The first migrant from Zapotitlan, Luis, a 20-year-old quarry worker, left in 1984 with his brother’s brother-in-law. This man, from Izucar de Matamorros, had been to the US several times to work in restaurants in the Bronx section of New York City.4 A year later, Luis financed the trips of his two brothers, also quarry workers, and some cousins and friends, who worked in the workshops. Six months passed until another small group of men from Zapotitlan joined their compatriots in New York. This “military-style” migration pattern (Griffith, 2005) characterized international migration from the town from 1984 to 1987; five or six men—principally young and unmarried—would leave every six months. The “success” of these first groups of migrants, combined with worsening local conditions, motivated more to go north. By 1988, larger groups of 10-15, that included a few women, left every few months, and workshop owners began to feel the effects of a dwindling labor pool.

The collapse of onyx and the devaluation of the peso: the acceleration of international migration

Many migrants who departed in the 1980s believed that migration would only be a temporary part of their working lives. However, after the peso devaluation in 1994—where the currency lost approximately half its value overnight—the local onyx industry permanently declined. Zapotitecos/as viewed international migration as the most viable solution to meet a family’s basic needs. As a result, the town’s migrant pool quickly diversified. College graduates and professionals joined ex-onyx and ex-maquiladora workers in restaurants, markets, domestic work, clothing factories and construction sites in New York. Young couples with or without children, and unaccompanied women with or without children migrated alongside men who arrived without dependents.5 From 1988 to 2010, of the 51 women who migrated, 60 percent were single without children or single mothers. From 1985 to 1991, only 3.8 percent of migrants were women. However, from 1992 to 1998, 27 percent of the migrant flow was comprised of women, and from 1999 to 2006, women made up 30 percent of the flow.

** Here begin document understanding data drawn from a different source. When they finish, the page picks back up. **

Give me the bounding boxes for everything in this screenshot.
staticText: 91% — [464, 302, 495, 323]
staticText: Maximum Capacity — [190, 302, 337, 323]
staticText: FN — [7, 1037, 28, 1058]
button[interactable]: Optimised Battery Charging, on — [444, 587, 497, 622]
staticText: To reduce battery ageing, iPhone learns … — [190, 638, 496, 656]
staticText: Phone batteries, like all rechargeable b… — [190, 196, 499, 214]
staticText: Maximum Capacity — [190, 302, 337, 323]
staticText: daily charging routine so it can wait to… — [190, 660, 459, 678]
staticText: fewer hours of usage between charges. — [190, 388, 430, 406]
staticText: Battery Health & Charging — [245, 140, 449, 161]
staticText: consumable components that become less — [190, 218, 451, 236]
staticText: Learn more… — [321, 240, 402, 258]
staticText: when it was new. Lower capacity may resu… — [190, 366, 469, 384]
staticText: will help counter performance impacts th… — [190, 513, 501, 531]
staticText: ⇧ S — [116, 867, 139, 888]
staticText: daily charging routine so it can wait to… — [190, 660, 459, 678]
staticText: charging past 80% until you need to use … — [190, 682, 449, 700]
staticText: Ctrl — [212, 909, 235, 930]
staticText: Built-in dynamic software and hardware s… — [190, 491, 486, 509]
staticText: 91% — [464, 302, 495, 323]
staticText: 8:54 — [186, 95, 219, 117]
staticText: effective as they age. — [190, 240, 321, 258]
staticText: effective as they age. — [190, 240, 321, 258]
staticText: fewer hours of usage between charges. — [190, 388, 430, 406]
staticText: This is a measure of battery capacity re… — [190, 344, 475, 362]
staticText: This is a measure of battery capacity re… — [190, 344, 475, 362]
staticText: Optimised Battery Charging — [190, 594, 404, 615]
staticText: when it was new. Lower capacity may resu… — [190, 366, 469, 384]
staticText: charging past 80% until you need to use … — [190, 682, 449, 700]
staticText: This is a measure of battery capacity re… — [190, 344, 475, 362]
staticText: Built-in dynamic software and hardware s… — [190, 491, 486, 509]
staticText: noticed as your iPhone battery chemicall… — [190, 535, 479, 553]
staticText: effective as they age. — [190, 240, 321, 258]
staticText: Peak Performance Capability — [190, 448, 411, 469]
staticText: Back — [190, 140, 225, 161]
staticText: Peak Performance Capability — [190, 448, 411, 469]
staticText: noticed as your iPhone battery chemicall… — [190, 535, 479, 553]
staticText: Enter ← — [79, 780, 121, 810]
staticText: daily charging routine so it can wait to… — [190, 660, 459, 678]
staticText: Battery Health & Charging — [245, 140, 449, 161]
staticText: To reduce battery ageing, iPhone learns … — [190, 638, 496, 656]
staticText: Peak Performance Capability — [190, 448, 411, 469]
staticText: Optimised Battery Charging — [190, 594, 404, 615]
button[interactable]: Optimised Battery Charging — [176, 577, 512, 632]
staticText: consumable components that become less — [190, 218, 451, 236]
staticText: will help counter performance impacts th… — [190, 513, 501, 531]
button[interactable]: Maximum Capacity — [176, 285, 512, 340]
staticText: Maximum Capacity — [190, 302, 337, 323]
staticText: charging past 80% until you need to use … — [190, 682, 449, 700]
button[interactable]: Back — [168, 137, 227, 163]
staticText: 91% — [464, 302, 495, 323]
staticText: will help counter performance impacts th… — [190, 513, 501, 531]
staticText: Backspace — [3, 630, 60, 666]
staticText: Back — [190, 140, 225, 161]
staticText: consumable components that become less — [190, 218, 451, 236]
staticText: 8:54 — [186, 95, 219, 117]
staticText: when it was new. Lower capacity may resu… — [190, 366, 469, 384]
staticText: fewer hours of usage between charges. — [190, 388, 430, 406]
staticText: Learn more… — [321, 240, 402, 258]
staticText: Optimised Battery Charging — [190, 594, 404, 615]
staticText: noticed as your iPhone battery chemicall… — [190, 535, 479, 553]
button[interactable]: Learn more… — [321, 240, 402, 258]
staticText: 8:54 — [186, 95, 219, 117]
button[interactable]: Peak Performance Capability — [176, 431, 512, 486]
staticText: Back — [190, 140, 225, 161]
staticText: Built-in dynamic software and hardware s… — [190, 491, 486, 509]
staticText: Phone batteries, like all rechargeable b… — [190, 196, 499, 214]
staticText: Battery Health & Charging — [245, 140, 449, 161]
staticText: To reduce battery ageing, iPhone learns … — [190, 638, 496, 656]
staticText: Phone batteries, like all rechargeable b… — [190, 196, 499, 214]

The peso devaluation coincided with a steady ramp-up of Border Patrol presence on the US-Mexico border, as discussed in Chapter 2. Before the mid-20003, it was not uncommon for unaccompanied men and women to circulate back and forth every three, four or five years. However, undocumented men and women with US-born children tended not to circulate in order to avoid detention at the border and jeopardizing their chances of reunifying with their children in the US. After the mid-2000s, the further militarization of the border (Lee, 2018; Slack, Martinez, Lee, & Whiteford, 2016) as well as the increase in interior detention and deportation (Cantor, Noferi, & Martinez, 2015), exacerbated the “bottling-up” effect, and reduced circularity and first migrations to the United States. Zapotitecos’ arrival after the Immigration Reform and Control Act (IRC A) of 1986 ensured that they were locked out of virtually any path to recognition as legal immigrants.